Wed Apr 23 17:55:02 2025       
+-----------------------------------------------------------------------------------------+
| NVIDIA-SMI 565.77                 Driver Version: 565.77         CUDA Version: 12.7     |
|-----------------------------------------+------------------------+----------------------+
| GPU  Name                 Persistence-M | Bus-Id          Disp.A | Volatile Uncorr. ECC |
| Fan  Temp   Perf          Pwr:Usage/Cap |           Memory-Usage | GPU-Util  Compute M. |
|                                         |                        |               MIG M. |
|   0  NVIDIA GeForce RTX 4090        On  |   00000000:01:00.0 Off |                  Off |
|  0%   47C    P2             68W /  450W |   12688MiB /  24564MiB |      0%      Default |
|                                         |                        |                  N/A |
+-----------------------------------------+------------------------+----------------------+
                                                

In [2]:
! cat qwen.sh

vllm serve \
    Qwen/Qwen2.5-3B-Instruct \
    --max-model-len 4096 \
    --gpu-memory-utilization 0.5


In [4]:
import requests
from typing import List, Dict

def ask_local_llm(messages: List[Dict[str, str]]):
    url = "http://localhost:8000/v1/chat/completions"
    headers = {
        "Content-Type": "application/json"
    }
    data = {
        "model": "Qwen/Qwen2.5-3B-Instruct",
        "messages": messages
    }
    response = requests.post(url, json=data, headers=headers)
    return response.json()["choices"][0]["message"]["content"]


In [5]:
messages = [
    {"role": "system", "content": "You are a helpful assistant."},
    {"role": "user", "content": "Hello, how are you"}
]

print(ask_local_llm(messages))

Hello! I'm an artificial intelligence and don't have feelings or a physical presence, but thank you for asking! I'm here and ready to help you with any information or tasks you need assistance with. How can I assist you today?


In [6]:
messages = [
    {"role": "system", "content": "You are a helpful assistant."},
    {"role": "user", "content": "What is the distance between the sun and earth"}
]

print(ask_local_llm(messages))

The average distance between the Sun and Earth is approximately 93 million miles (150 million kilometers). This distance is commonly referred to as one astronomical unit (AU).

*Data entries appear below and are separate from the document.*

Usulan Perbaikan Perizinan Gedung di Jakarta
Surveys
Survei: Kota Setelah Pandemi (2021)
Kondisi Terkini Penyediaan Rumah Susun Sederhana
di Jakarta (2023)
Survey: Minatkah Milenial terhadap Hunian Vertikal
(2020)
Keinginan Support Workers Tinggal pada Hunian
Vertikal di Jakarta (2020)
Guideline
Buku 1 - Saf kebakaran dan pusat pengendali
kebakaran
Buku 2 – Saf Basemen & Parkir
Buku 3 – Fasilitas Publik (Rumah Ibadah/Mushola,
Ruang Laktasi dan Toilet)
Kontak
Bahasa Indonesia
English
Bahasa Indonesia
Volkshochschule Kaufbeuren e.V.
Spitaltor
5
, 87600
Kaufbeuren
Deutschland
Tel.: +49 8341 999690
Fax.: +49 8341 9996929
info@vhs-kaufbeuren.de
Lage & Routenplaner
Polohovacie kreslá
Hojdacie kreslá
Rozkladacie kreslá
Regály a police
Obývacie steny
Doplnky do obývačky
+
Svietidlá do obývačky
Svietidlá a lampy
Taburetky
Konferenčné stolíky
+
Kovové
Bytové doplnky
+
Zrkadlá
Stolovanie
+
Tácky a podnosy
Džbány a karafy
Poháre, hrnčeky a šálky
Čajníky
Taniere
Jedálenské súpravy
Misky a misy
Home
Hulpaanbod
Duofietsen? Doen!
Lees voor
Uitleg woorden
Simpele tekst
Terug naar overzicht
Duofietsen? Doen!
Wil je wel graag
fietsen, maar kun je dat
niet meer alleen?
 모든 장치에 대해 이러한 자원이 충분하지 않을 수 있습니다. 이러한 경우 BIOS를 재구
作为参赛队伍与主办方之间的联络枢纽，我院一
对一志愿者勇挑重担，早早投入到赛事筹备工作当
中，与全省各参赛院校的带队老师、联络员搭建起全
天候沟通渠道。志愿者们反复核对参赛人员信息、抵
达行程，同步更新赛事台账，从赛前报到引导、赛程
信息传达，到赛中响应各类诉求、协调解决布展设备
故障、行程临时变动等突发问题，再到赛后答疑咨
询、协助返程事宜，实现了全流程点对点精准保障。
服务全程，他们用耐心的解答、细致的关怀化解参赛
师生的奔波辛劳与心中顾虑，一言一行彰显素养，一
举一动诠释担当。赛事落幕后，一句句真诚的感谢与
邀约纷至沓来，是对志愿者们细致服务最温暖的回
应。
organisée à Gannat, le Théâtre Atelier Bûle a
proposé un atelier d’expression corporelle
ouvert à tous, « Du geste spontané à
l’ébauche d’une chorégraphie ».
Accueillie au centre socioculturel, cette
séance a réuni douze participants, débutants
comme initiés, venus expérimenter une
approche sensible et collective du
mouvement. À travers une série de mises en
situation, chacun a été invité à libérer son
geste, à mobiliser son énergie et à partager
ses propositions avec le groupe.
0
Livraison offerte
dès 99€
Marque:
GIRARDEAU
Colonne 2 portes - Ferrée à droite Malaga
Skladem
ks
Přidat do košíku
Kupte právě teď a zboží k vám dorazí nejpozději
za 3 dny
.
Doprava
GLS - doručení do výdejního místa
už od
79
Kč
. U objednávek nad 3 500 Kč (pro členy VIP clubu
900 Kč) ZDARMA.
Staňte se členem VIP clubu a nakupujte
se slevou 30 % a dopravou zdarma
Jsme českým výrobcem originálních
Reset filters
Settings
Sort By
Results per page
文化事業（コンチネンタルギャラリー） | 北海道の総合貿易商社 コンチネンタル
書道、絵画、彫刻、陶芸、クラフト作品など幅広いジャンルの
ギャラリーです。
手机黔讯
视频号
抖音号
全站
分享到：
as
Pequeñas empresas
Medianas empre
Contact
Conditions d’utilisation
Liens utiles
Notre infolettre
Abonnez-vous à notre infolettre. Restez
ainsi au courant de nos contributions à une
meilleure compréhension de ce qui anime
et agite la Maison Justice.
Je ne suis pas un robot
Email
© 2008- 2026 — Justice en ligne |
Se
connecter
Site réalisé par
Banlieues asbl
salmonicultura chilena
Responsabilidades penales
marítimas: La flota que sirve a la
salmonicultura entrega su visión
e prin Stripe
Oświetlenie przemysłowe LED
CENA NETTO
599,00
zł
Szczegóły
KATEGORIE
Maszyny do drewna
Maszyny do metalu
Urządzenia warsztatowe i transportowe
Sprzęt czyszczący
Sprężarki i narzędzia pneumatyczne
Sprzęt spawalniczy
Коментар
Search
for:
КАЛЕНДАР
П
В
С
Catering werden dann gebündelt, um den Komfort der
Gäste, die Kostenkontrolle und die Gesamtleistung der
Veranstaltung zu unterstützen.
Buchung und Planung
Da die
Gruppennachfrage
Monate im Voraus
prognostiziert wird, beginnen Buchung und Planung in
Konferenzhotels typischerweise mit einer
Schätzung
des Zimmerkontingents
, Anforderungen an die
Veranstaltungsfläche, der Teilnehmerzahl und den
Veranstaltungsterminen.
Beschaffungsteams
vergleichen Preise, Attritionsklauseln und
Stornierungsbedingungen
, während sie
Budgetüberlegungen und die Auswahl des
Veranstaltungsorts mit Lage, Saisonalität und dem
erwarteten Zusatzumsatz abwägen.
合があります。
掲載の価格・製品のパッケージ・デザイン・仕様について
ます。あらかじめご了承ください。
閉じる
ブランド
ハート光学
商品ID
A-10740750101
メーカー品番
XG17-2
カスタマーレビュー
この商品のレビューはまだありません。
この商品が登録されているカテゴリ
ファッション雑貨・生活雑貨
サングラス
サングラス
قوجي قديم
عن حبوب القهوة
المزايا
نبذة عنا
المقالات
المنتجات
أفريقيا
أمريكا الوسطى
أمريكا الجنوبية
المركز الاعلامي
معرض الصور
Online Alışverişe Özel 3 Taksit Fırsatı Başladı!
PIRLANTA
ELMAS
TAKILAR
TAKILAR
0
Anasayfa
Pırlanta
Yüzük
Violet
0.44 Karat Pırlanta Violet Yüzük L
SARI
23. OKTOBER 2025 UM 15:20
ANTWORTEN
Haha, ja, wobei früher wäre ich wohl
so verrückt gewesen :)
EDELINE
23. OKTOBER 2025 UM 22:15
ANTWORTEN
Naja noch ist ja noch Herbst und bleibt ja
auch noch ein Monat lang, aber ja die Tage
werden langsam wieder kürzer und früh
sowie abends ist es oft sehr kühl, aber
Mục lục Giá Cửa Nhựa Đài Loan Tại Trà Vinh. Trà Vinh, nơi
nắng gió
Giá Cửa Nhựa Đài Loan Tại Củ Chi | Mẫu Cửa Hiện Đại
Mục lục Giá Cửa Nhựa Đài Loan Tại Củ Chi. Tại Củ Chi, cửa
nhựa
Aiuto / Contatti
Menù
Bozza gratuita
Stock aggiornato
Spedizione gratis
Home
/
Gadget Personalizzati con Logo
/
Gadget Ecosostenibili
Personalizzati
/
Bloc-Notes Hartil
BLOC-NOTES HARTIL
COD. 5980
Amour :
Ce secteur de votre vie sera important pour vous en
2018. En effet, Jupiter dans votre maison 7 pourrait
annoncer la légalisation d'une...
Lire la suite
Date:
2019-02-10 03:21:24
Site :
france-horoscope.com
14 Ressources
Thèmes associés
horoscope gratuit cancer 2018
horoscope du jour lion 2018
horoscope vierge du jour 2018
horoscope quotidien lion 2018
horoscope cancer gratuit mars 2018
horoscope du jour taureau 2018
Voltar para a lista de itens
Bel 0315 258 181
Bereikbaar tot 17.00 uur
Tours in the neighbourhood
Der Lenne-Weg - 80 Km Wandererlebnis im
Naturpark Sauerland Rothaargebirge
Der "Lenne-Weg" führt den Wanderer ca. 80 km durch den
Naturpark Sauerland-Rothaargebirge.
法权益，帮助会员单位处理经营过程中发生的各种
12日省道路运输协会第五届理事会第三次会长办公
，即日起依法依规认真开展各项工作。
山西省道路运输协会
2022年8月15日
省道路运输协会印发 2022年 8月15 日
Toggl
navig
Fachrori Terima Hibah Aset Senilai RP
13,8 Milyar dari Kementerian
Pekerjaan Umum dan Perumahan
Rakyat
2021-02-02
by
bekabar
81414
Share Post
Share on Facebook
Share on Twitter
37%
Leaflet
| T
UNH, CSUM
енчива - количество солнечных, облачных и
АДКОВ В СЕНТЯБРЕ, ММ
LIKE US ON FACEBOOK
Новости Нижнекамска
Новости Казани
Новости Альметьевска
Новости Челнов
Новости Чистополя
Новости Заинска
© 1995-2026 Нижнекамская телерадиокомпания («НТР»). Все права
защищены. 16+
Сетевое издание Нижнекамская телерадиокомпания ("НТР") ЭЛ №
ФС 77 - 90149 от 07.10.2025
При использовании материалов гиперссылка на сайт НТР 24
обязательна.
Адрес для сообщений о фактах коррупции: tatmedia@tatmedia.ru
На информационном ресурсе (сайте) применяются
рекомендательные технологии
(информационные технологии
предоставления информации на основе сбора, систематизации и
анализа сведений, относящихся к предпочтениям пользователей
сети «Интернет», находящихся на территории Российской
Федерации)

For more precise measurements, the average distance is about:

- 92,955,807 miles (149,597,870 kilometers)

However, it's worth noting that this distance can vary slightly due to the elliptical shape of Earth's orbit around the Sun. The closest point in the orbit (perihelion) occurs in early January and is about 91.4 million miles (147.1 million kilometers) from the Sun, while the farthest point (aphelion) occurs in early July and is about 94.5 million miles (152.1 million kilometers) from the Sun.


In [7]:
messages = [
    {"role": "system", "content": "You are a helpful assistant."},
    {"role": "user", "content": "will AI take over the world?"}
]

print(ask_local_llm(messages))

It's a common concern, but there's currently no evidence that suggests AI will take over the world. Here are some key points to consider:

1. **Current Capabilities**: Current AI systems are highly specialized and do not possess general intelligence like humans. They are designed for specific tasks and lack the ability to think, make decisions, or act independently in complex ways.

2. **Human Oversight**: AI systems are typically developed and controlled by human beings. There are strict guidelines and regulations around the use of AI, especially in areas like autonomous weapons or critical infrastructure.

3. **Ethical Considerations**: Many experts emphasize the importance of ethical development and deployment of AI. Ethical frameworks are being established to ensure that AI benefits humanity and does not cause harm.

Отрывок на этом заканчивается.